Task – Search the records for lines that contain the word "hand". Copy them all.

Records –

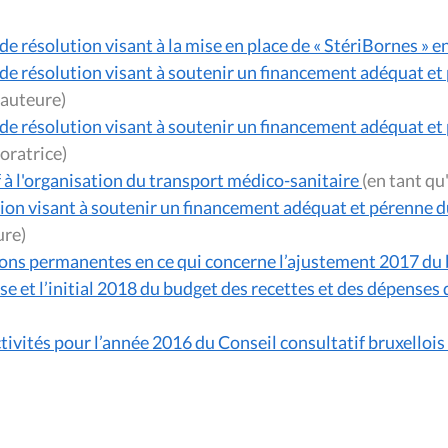
de résolution visant à la mise en place de « StériBornes » e
de résolution visant à soutenir un financement adéquat et
ant qu'auteure)
de résolution visant à soutenir un financement adéquat et
ant qu'oratrice)
f à l'organisation du transport médico-sanitaire
(en t
ion visant à soutenir un financement adéquat et pérenne d
teure)
ns permanentes en ce qui concerne l’ajustement 2017 du b
et l’initial 2018 du budget des recettes et des dépense
tivités pour l’année 2016 du Conseil consultatif bruxelloi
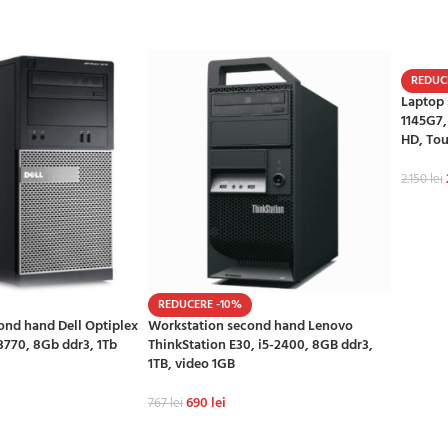
ADAU
REDUC
Laptop 
1145G7,
HD, To
2.150
lei
ADAU
REDUCERE -10%
ond hand Dell Optiplex
Workstation second hand Lenovo
3770, 8Gb ddr3, 1Tb
ThinkStation E30, i5-2400, 8GB ddr3,
1TB, video 1GB
690
lei
767
lei
Ș
ADAUGĂ ÎN COȘ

Written answer –
ond hand Dell Optiplex
Workstation second hand Lenovo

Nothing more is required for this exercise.